Optometrists Walter D. West of Brentwood, Tenn. (also the Chief Optometric Editor of OM), and George Boulware, Ph.D., of Nashville, Tenn., taught the course, which provided both practical and legal information regarding the recruitment, selection, retention, benefits and training of employees. Among their many lessons: If you overlook satisfying the social (work environment) and technical (education, etc.) needs of your employees, they'll become unhappy, which can lead to a "work-just-enough-not-to-get-fired" mentality. This mentality, in turn, can lead to a lack of office efficiency, poor interactions with patients and a decrease in your practice revenue.

A sampling of their advice to prevent this mentality: Provide a job description to the candidate that accurately lists the nature and requirements of the job.

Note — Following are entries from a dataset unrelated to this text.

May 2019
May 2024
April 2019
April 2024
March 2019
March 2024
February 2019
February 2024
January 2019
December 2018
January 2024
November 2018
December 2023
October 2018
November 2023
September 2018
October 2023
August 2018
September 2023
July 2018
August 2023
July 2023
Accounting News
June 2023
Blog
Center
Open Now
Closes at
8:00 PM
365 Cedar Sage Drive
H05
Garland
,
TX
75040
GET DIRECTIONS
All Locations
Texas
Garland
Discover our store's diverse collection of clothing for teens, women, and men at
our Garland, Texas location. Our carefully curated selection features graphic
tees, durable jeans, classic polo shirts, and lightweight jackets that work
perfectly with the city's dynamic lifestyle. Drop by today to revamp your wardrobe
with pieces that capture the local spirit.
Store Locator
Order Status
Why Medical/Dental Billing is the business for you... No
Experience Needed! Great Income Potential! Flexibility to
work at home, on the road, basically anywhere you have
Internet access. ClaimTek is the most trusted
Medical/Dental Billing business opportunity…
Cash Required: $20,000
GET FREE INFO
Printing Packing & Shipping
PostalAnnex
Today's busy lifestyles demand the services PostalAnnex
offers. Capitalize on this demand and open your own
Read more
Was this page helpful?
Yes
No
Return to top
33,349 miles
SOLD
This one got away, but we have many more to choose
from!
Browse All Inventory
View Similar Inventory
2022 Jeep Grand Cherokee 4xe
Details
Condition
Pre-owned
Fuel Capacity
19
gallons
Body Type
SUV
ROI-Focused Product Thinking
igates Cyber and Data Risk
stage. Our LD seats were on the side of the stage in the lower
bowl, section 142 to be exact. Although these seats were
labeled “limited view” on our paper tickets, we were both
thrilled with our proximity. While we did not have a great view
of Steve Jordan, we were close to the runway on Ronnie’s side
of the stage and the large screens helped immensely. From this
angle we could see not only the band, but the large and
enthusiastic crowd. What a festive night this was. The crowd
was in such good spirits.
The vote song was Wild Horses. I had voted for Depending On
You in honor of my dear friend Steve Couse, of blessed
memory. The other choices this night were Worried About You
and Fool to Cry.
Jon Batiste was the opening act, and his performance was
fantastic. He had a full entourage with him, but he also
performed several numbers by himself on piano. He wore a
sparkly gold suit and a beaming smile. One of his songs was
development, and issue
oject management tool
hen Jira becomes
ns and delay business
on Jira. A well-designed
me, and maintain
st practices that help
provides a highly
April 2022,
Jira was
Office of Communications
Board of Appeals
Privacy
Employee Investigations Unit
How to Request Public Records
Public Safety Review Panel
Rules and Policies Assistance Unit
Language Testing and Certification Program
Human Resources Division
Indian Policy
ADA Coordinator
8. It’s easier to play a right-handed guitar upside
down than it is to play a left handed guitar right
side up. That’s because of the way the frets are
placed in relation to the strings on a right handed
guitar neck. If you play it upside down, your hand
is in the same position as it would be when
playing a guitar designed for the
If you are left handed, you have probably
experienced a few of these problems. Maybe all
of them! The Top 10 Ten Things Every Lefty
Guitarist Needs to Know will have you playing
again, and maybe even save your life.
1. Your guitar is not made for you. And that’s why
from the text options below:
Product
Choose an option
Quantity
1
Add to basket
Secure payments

Also, actively recognize the employee's contribution to your practice. You can do this verbally or with a thank-you note, flowers, balloons, candy, gift certificates, etc. Positive reinforcement increases the probability that the person will stay motivated, the speakers said.

Roughly 20 optometrists, invited by Vistakon, participated in the trial-run interactive course. Their job: to assess its strength as a practice-management class.

"We use interactive simulations that facilitate adult learning to make the course engaging and challenging," said Derrick L. Artis, O.D., M.B.A., F.A.A.O., director of customer development at Vistakon, who developed this and other Business 101 programs. "… Doctors left with valuable tools to be implemented in their practice the very next day."

The Vision Care Institute plans to launch the full-scale program in the second quarter of this year. OM will publish more information on this management course, as it becomes available.